Computer programs, or computer control logic algorithms, may be stored in at least one of the memory 1106 and the secondary storage 1110. Such computer programs, when executed, enable the computer system 1100 to perform various functions as described in the foregoing. The memory 1106, the secondary storage 1110, and any other storage are possible examples of computer-readable media.
In an implementation, the architectures and functionalities depicted in the various previous figures may be implemented in the context of the processor 1104, a graphics processor coupled to a communication interface 1112, an integrated circuit (not shown) that is capable of at least a portion of the capabilities of both the processor 1104 and a graphics processor, a chipset (namely, a group of integrated circuits designed to work and sold as a unit for performing related functions, and so forth) .
Furthermore, the architectures and functionalities depicted in the various previous-described figures may be implemented in a context of a general computer system, a circuit board system, a game console system dedicated for entertainment purposes, an application-specific system. For example, the computer system 1100 may take the form of a desktop computer, a laptop computer, a server, a workstation, a game console, an embedded system.
Furthermore, the computer system 1100 may take the form of various other devices including, but not limited to a personal digital assistant (PDA) device, a mobile phone device, a smart phone, a television, and so forth. Additionally, although not shown, the computer system 1100 may be coupled to a network (for example, a telecommunications network, a local area network (LAN) , a wireless network, a wide area network (WAN) such as the Internet, a peer-to-peer network, a cable network, or the like) for communication purposes through an I/O interface 1108.
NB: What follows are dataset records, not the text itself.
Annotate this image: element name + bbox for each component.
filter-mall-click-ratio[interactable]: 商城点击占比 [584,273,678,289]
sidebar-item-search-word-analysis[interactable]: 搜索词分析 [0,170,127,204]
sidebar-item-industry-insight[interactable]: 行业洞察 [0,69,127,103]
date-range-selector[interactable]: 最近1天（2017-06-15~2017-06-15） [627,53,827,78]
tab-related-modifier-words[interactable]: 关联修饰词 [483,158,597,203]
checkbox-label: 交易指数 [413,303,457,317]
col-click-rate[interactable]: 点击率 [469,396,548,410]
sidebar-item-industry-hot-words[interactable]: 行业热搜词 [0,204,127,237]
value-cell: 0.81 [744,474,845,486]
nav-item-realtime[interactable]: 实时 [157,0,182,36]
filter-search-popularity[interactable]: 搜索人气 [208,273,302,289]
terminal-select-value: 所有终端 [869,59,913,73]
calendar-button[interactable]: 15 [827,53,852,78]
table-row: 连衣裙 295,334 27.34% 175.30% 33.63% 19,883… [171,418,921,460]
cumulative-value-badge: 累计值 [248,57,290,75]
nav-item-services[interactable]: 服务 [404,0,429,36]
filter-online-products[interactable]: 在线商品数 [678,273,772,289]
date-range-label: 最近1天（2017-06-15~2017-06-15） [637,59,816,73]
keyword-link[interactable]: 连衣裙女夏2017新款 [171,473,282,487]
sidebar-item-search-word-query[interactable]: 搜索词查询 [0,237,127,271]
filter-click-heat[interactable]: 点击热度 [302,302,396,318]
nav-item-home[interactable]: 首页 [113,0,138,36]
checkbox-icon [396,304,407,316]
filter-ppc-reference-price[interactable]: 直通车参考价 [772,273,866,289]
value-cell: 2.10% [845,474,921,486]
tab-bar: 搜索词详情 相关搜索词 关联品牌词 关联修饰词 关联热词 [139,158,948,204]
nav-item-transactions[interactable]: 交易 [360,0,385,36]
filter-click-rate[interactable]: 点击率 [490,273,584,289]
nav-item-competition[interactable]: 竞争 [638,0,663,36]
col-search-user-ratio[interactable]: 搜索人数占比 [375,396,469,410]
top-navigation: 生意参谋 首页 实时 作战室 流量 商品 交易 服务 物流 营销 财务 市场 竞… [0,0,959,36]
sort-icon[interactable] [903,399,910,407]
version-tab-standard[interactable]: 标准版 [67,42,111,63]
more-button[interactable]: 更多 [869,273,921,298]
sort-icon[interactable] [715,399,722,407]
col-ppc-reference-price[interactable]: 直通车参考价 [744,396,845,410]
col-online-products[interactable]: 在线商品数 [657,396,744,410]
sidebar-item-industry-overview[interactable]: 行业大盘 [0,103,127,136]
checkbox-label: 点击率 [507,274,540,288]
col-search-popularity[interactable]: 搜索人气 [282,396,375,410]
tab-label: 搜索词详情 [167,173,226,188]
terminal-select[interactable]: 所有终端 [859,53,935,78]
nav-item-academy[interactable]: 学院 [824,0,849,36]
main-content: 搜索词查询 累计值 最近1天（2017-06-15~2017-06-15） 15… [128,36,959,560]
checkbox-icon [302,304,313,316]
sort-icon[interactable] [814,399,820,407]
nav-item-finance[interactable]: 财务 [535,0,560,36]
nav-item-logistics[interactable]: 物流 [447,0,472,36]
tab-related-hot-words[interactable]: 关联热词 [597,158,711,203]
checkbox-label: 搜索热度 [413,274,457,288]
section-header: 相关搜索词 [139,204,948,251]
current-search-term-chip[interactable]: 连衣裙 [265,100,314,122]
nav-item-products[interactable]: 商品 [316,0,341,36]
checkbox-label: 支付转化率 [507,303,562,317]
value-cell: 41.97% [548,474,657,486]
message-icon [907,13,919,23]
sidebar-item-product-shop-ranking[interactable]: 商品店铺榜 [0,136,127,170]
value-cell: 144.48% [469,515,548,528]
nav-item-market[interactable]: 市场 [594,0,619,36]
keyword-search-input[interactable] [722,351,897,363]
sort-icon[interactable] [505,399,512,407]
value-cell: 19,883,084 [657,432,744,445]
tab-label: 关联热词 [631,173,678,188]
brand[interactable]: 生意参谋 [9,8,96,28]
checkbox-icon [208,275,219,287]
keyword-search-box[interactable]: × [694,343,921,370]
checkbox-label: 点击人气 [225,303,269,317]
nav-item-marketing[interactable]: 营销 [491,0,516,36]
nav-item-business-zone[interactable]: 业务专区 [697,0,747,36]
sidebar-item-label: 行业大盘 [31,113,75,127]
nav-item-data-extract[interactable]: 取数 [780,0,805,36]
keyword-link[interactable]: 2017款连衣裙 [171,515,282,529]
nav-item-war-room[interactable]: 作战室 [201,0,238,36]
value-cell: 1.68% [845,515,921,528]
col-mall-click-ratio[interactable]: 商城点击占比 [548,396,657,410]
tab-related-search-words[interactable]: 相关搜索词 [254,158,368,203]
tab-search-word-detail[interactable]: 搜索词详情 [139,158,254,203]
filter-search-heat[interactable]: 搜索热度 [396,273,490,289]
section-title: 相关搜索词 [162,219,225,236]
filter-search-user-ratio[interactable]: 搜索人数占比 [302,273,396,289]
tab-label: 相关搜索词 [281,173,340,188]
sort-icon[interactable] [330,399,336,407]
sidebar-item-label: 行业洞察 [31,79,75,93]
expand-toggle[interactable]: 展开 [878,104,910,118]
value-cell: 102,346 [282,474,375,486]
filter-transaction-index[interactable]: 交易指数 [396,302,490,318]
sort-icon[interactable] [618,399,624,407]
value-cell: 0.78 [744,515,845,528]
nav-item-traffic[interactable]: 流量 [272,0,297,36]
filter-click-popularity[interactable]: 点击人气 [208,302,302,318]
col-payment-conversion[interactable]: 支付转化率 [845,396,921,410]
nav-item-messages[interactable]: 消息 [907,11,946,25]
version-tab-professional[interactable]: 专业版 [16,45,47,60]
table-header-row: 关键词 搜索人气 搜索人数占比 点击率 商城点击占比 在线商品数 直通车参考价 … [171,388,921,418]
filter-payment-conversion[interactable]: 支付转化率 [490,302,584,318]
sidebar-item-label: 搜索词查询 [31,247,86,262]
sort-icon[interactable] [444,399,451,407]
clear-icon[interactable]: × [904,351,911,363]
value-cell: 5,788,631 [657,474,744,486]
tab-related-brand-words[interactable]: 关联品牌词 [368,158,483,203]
It should be understood that the arrangement of components illustrated in the figures described are exemplary and that other arrangement may be possible. It should also be understood that the various system components (and means) defined by the claims, described below, and illustrated in the various block diagrams represent components in some systems configured according to the subject matter disclosed herein. For example, one or more of these system components (and means) may be realized, in whole or in part, by at least some of the components illustrated in the arrangements illustrated in the described figures.
In addition, while at least one of these components are implemented at least partially as an electronic hardware component, and therefore constitutes a machine, the other components may be implemented in software that when included in an execution environment constitutes a machine, hardware, or a combination of software and hardware.
Although the disclosure and its advantages have been described in detail, it should be understood that various changes, substitutions, and alterations can be made herein without departing from the spirit and scope of the disclosure as defined by the appended claims.